=== WHAT IS BEING ASKED ===
What you return must match the records below exactly, down to each character.

......

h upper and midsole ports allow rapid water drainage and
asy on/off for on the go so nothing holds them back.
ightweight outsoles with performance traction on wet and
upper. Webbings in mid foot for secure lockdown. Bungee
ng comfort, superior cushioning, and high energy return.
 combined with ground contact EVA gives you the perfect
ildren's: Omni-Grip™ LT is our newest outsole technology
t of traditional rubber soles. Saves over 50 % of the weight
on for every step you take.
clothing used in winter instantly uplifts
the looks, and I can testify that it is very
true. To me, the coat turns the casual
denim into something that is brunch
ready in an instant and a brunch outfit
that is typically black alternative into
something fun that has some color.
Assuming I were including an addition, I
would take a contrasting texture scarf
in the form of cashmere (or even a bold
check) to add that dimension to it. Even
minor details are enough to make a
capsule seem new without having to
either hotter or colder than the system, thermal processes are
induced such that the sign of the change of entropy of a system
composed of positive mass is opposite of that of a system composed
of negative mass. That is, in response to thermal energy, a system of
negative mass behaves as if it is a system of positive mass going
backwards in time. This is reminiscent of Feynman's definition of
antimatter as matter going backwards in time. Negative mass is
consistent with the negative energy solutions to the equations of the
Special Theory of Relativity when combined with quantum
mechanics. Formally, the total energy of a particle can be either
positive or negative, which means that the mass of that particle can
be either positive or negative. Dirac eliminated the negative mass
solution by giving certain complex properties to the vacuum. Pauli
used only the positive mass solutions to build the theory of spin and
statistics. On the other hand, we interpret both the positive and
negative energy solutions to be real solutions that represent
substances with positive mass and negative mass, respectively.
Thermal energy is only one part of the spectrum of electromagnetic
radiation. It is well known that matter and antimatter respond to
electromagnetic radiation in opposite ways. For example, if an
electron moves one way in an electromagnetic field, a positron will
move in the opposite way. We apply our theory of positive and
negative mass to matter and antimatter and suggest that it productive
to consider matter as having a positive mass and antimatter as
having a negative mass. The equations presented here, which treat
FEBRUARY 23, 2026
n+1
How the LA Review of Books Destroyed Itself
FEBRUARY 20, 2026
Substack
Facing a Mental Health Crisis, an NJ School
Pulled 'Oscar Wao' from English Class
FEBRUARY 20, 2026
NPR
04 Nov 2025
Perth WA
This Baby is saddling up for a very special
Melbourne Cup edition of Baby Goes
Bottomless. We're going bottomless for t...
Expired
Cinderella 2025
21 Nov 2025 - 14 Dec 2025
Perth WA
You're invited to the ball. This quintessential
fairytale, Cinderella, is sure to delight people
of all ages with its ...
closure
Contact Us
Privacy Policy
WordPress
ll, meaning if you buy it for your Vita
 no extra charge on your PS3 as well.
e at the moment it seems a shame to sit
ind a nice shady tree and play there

......

=== WRITTEN ANSWER ===
h upper and midsole ports allow rapid water drainage and
asy on/off for on the go so nothing holds them back.
ightweight outsoles with performance traction on wet and
upper. Webbings in mid foot for secure lockdown. Bungee
ng comfort, superior cushioning, and high energy return.
 combined with ground contact EVA gives you the perfect
ildren's: Omni-Grip™ LT is our newest outsole technology
t of traditional rubber soles. Saves over 50 % of the weight
on for every step you take.
clothing used in winter instantly uplifts
the looks, and I can testify that it is very
true. To me, the coat turns the casual
denim into something that is brunch
ready in an instant and a brunch outfit
that is typically black alternative into
something fun that has some color.
Assuming I were including an addition, I
would take a contrasting texture scarf
in the form of cashmere (or even a bold
check) to add that dimension to it. Even
minor details are enough to make a
capsule seem new without having to
either hotter or colder than the system, thermal processes are
induced such that the sign of the change of entropy of a system
composed of positive mass is opposite of that of a system composed
of negative mass. That is, in response to thermal energy, a system of
negative mass behaves as if it is a system of positive mass going
backwards in time. This is reminiscent of Feynman's definition of
antimatter as matter going backwards in time. Negative mass is
consistent with the negative energy solutions to the equations of the
Special Theory of Relativity when combined with quantum
mechanics. Formally, the total energy of a particle can be either
positive or negative, which means that the mass of that particle can
be either positive or negative. Dirac eliminated the negative mass
solution by giving certain complex properties to the vacuum. Pauli
used only the positive mass solutions to build the theory of spin and
statistics. On the other hand, we interpret both the positive and
negative energy solutions to be real solutions that represent
substances with positive mass and negative mass, respectively.
Thermal energy is only one part of the spectrum of electromagnetic
radiation. It is well known that matter and antimatter respond to
electromagnetic radiation in opposite ways. For example, if an
electron moves one way in an electromagnetic field, a positron will
move in the opposite way. We apply our theory of positive and
negative mass to matter and antimatter and suggest that it productive
to consider matter as having a positive mass and antimatter as
having a negative mass. The equations presented here, which treat
FEBRUARY 23, 2026
n+1
How the LA Review of Books Destroyed Itself
FEBRUARY 20, 2026
Substack
Facing a Mental Health Crisis, an NJ School
Pulled 'Oscar Wao' from English Class
FEBRUARY 20, 2026
NPR
04 Nov 2025
Perth WA
This Baby is saddling up for a very special
Melbourne Cup edition of Baby Goes
Bottomless. We're going bottomless for t...
Expired
Cinderella 2025
21 Nov 2025 - 14 Dec 2025
Perth WA
You're invited to the ball. This quintessential
fairytale, Cinderella, is sure to delight people
of all ages with its ...
closure
Contact Us
Privacy Policy
WordPress
ll, meaning if you buy it for your Vita
 no extra charge on your PS3 as well.
e at the moment it seems a shame to sit
ind a nice shady tree and play there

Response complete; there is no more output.